Lisicky, an Iowa M.F.A. who’s held a number of tony fellowships and residencies (along the way collecting shimmery insider friendships for Gess to envy), has passed through America’s official creative writing gullet. He crafts prose like someone who workshops crafted prose for a living, which means he’s elegant, precise, and sensitive. (One highlight: an amazing passage after he breaks up with M., “My furnace. My doorway. My duty. My desert. My daystar.”) But page-by-page, Lisicky’s style relies less on extravagant language than on extravagant techne: a maximal use of complexity. Even putting aside all the echoes and tropes, his sentences contain unusually nuanced shades of thought and meaning, as when he says that a character looks like “she’s been places, if not literal places.” Or when chemo scrambles Denise’s brain until her stream of consciousness breaks apart, so that “each thought is another roll of the dice.” Or when he fights with M: “I feel myself moving away from him. I feel my body moving out through the open window, up through the trees … I am aware that my crying can probably be heard outside the window. I don’t know why I should be concerned about the sound of my crying out the window, but there it is.”

The tearless groom weeps now, as his relationship founders. The sound spills into the wider world, where the neighbors can hear and the noise stops belonging only to him. This is Lisicky revealing the loss that can follow a shattered boundary. M. is to Paul, who floats out the window moments before the crying does, as Paul is to his own tears. Losing M. is like losing himself.

It’s fascinating—given how exquisitely worked and wrought this memoir is—when Lisicky takes a second to chafe at editors’ response to his unpublished novel. “The rejections are appreciative, respectful. They say the writing is beautiful—and yet? ‘Quiet’ is the word that’s most often used,” he reports. Quiet seems right.
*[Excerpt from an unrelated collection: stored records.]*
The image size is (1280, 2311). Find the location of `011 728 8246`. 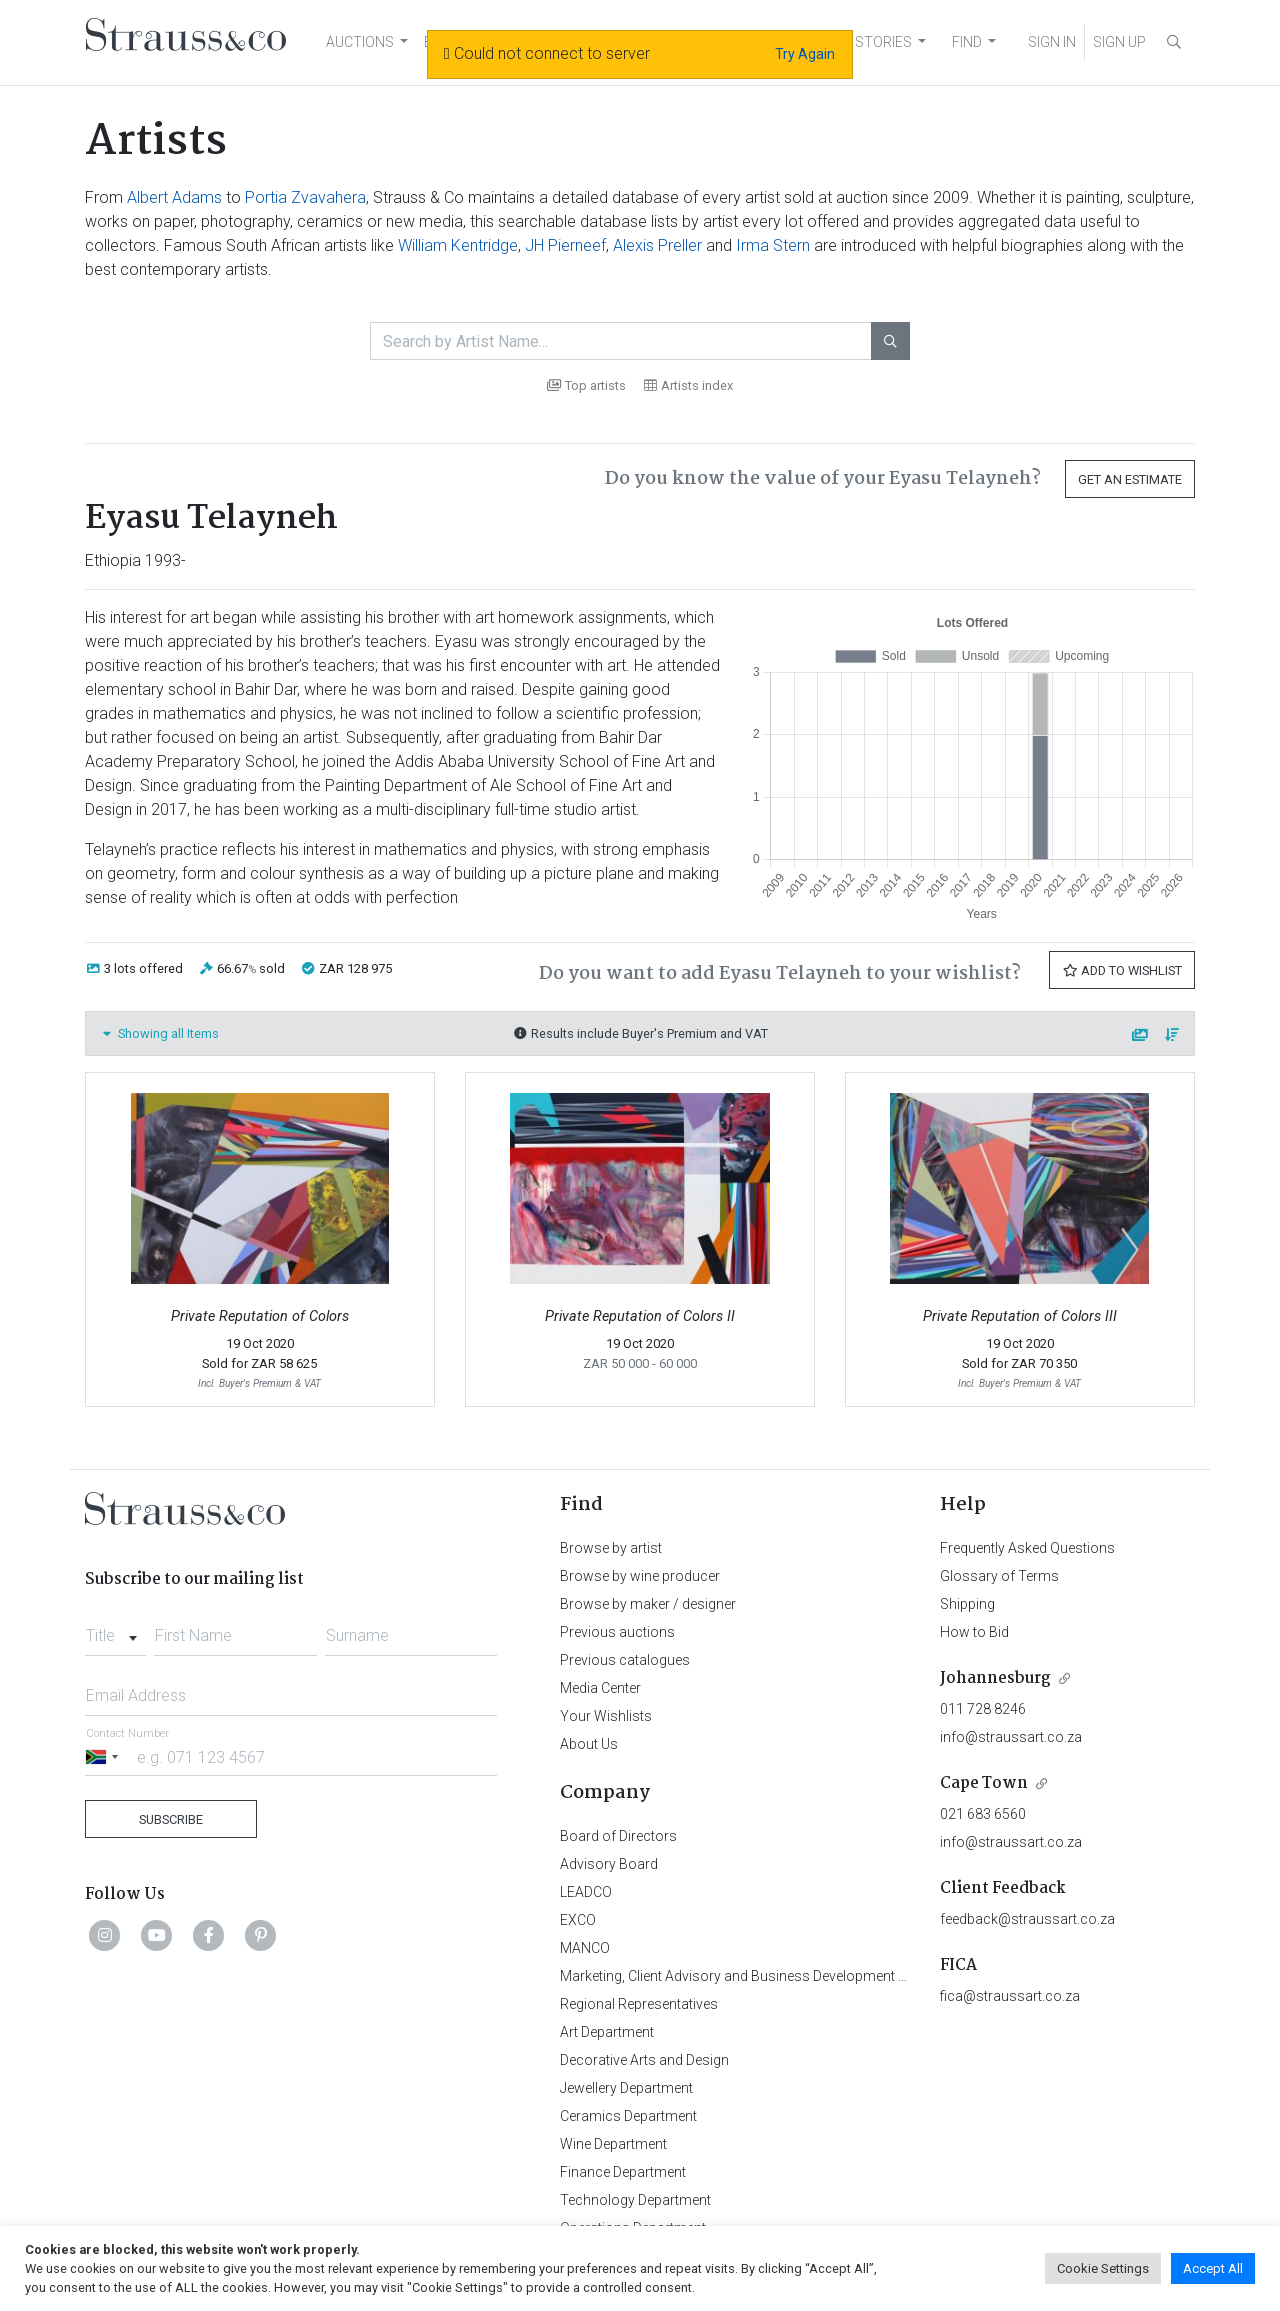 011 728 8246 is located at coordinates (983, 1709). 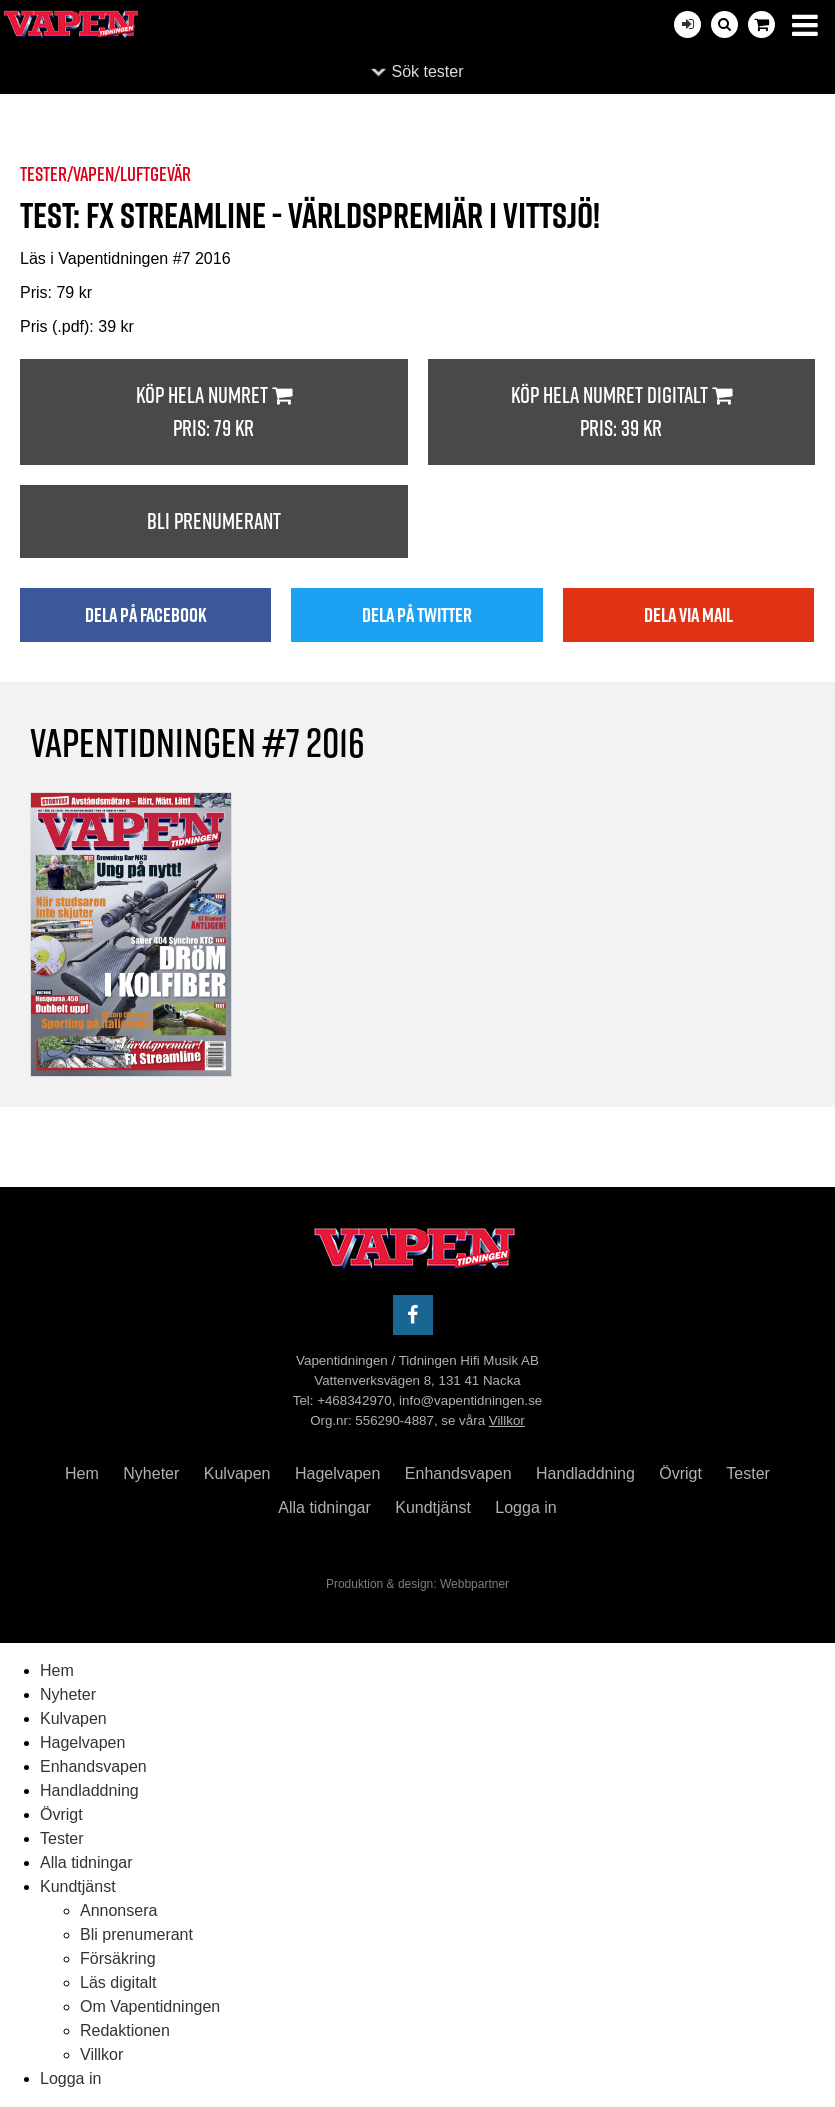 Image resolution: width=835 pixels, height=2107 pixels. Describe the element at coordinates (748, 1473) in the screenshot. I see `Tester` at that location.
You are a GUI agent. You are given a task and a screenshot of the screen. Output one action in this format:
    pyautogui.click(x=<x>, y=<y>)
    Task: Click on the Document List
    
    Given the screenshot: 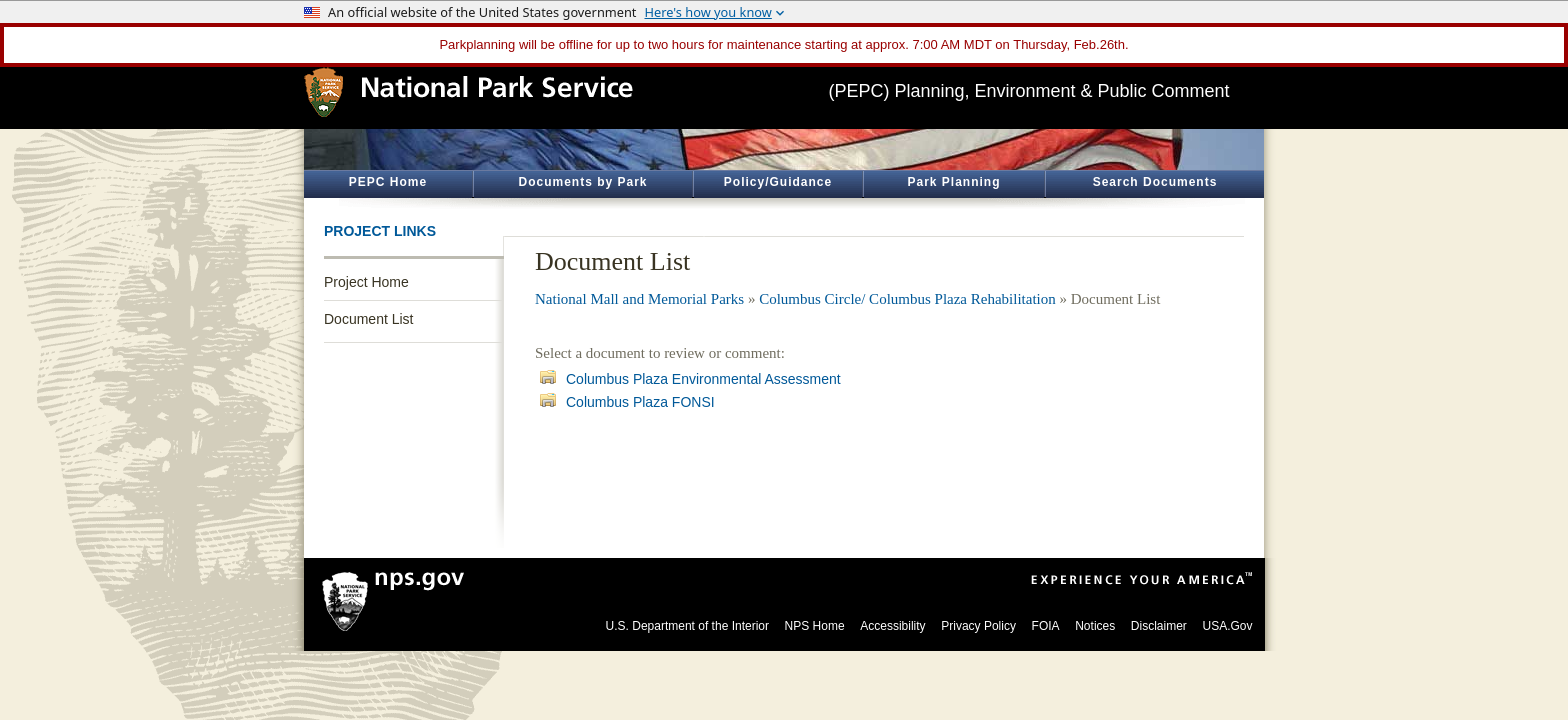 What is the action you would take?
    pyautogui.click(x=368, y=319)
    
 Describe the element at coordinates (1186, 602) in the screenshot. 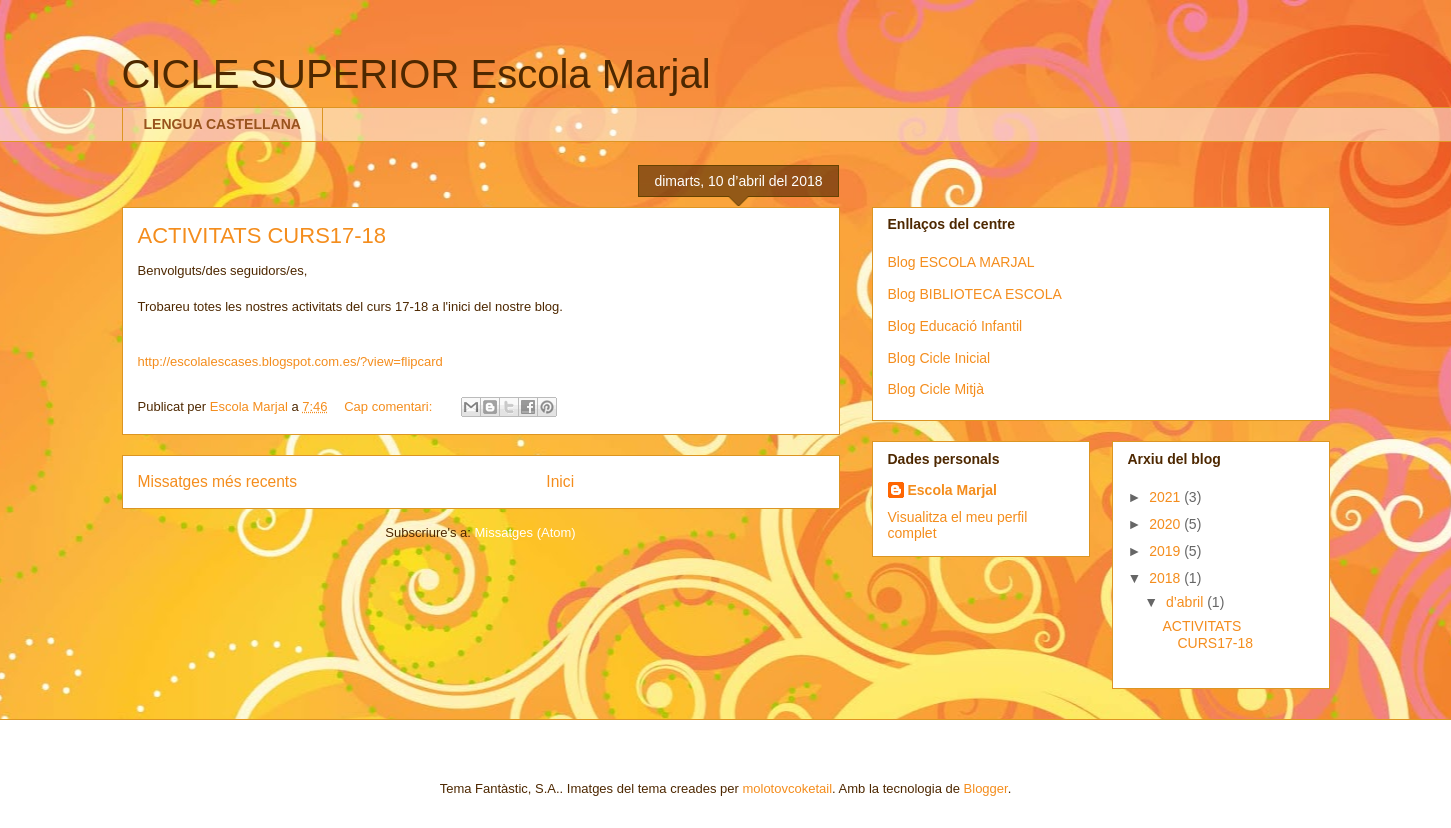 I see `d’abril` at that location.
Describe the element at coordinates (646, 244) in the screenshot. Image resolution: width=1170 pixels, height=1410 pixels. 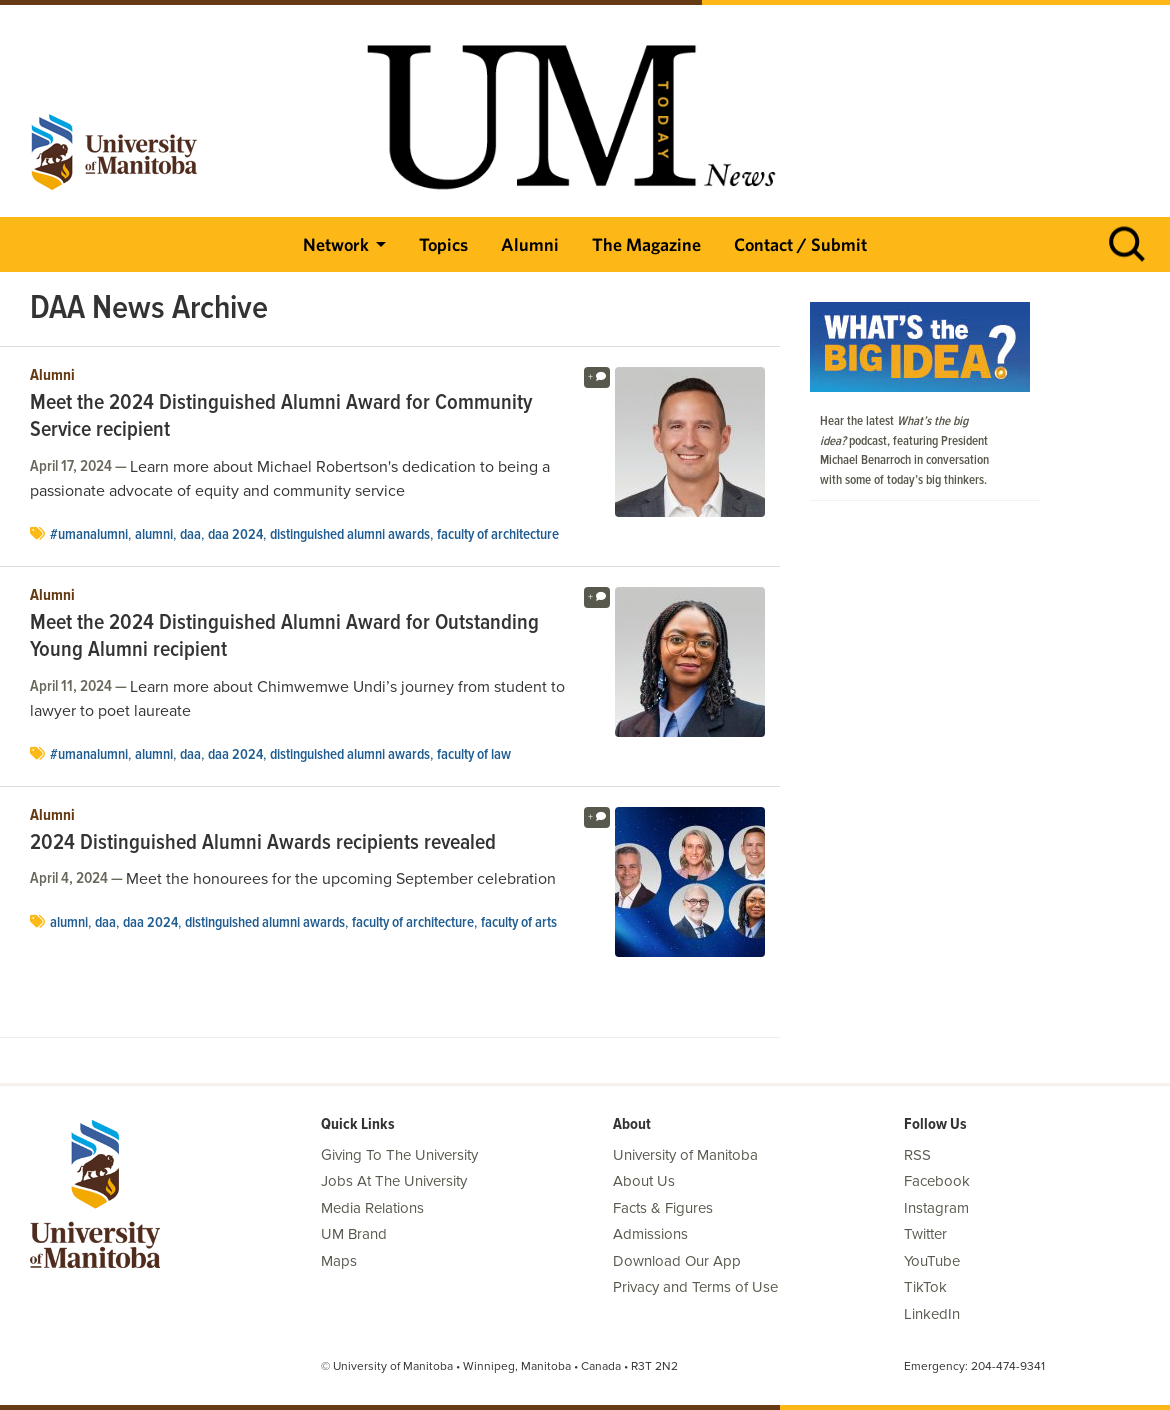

It reminds me that Internet writing has made us connoisseurs of a certain kind of voice-y, jumpy, take-no-prisoners prose. I found Lisicky’s style different, and delightful. What bothered me more was the way his permeable margins gave the book a sweat sheen of self-absorption, which is itself a predictably basic plaint about memoir. Yet when every natural disaster represents an aspect of your psyche, and characters exist to teach you truths about yourself, it’s hard to avoid. After pages of stirring, careful introspection, for example, Lisicky concludes with a line that’s meant to explode with revelation: “A thought leans into me like a shoulder I can’t see: my life would be larger if I could hold the dark side of Denise alongside the bright.” Yes but—Denise is dying, so is the size of his life really the point here?

Yet to suggest that Lisicky isn’t aware of, and torturing himself over, elegy’s competing impulses is to undersell the book’s wisdom. “Shapely paragraphs, consoling thoughts—no,” he chides himself at one point. “None of that belongs in this space.” At the same time, “I don’t want to be all over the place.” Might that be the hard-won realization of The Narrow Door? That discipline, the drawing of boundaries and the practice of techne, is as much a part of grief as loosening your hair to the wind? With my favorite line in the book, Lisicky fences a border instead of voiding it, and he conjures Denise’s craft instead of demonstrating his own. “That smile on her face!” he remembers, marveling at the memory of his friend. “A smile that could turn diamonds to black powder, which sounds more like her description than mine.”

The Narrow Door: A Memoir of Friendship by Paul Lisicky. Graywolf.